• Your objective
In the entries that follow, which lines hold the string "COVID"? List them.

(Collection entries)
▼▼▼
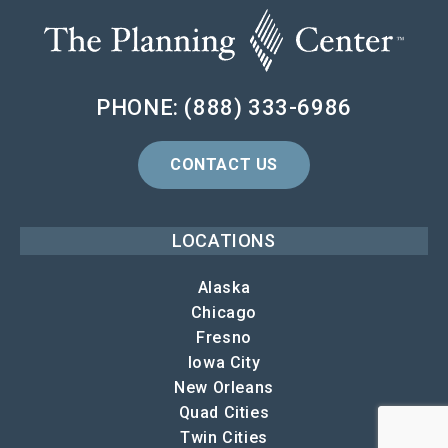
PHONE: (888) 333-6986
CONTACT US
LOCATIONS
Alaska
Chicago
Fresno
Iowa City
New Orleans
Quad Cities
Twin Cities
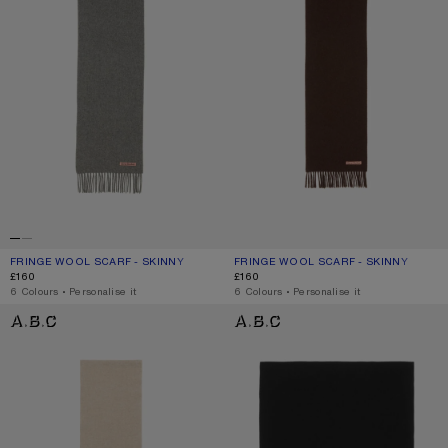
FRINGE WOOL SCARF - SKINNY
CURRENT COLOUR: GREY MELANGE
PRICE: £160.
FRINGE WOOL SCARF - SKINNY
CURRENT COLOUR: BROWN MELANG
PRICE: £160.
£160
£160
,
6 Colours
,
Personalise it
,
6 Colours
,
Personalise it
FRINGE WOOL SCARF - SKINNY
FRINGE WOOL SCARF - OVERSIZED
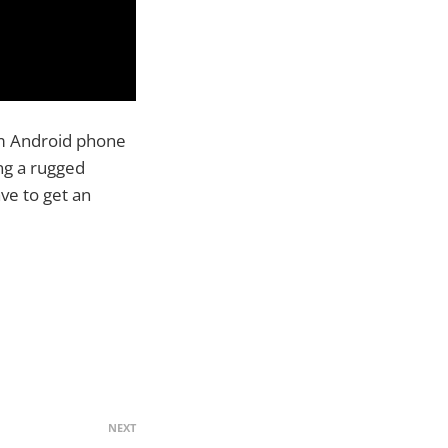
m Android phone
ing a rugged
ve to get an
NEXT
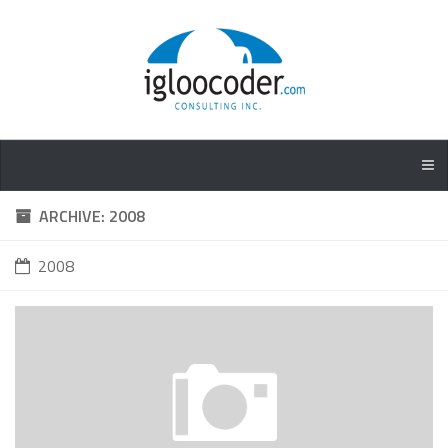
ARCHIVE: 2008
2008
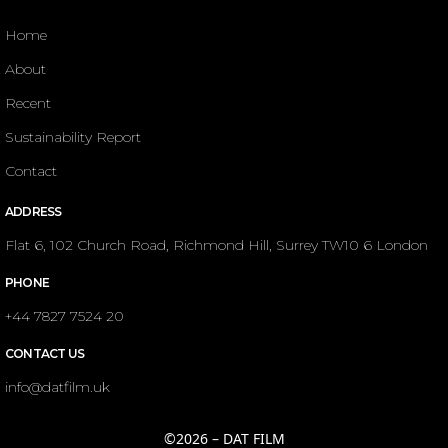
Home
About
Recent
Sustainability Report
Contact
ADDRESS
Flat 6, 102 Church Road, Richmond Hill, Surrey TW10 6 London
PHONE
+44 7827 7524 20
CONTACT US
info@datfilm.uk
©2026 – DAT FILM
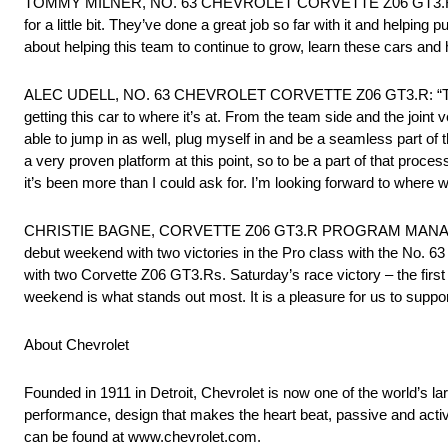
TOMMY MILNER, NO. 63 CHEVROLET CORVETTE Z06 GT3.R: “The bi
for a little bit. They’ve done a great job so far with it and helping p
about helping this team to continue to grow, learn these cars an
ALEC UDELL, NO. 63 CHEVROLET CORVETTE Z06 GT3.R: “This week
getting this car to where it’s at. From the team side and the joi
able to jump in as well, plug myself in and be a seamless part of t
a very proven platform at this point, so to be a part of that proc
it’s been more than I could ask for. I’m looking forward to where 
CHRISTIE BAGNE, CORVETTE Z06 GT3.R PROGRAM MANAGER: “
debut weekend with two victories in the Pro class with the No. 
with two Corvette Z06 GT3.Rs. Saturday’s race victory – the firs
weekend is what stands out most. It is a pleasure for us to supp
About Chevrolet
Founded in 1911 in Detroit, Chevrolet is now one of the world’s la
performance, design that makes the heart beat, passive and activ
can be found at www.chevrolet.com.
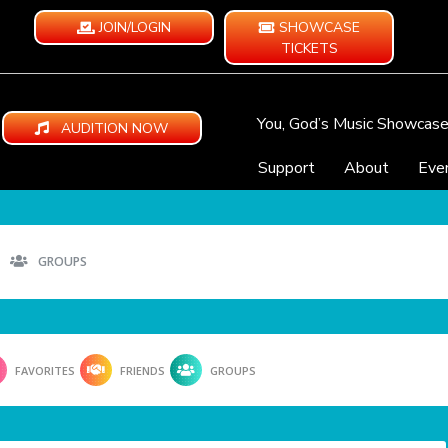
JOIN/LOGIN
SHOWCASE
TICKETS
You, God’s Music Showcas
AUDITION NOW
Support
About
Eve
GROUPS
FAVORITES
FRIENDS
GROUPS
▲▲▲
▼▼▼
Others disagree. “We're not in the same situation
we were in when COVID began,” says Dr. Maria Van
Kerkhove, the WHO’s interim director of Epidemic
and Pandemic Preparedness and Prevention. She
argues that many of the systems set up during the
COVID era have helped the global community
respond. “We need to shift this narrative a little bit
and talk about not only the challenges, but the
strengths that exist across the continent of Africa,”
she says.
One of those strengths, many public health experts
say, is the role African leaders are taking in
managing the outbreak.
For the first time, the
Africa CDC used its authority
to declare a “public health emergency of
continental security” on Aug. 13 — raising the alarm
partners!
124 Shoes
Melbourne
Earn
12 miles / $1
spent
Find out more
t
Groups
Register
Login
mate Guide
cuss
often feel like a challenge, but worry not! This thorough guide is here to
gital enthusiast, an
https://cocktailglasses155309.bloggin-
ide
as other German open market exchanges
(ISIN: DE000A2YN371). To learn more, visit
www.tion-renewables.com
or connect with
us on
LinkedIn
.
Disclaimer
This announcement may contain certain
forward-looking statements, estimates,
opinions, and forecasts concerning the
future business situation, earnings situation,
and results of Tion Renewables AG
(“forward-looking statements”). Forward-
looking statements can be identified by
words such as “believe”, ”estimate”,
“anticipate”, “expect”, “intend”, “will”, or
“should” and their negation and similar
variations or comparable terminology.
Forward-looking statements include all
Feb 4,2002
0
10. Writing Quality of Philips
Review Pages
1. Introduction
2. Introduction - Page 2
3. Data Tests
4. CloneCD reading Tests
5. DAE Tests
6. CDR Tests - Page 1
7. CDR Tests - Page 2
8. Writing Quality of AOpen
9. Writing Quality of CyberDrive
▲▲▲
• Answer to this problem
we were in when COVID began,” says Dr. Maria Van
COVID era have helped the global community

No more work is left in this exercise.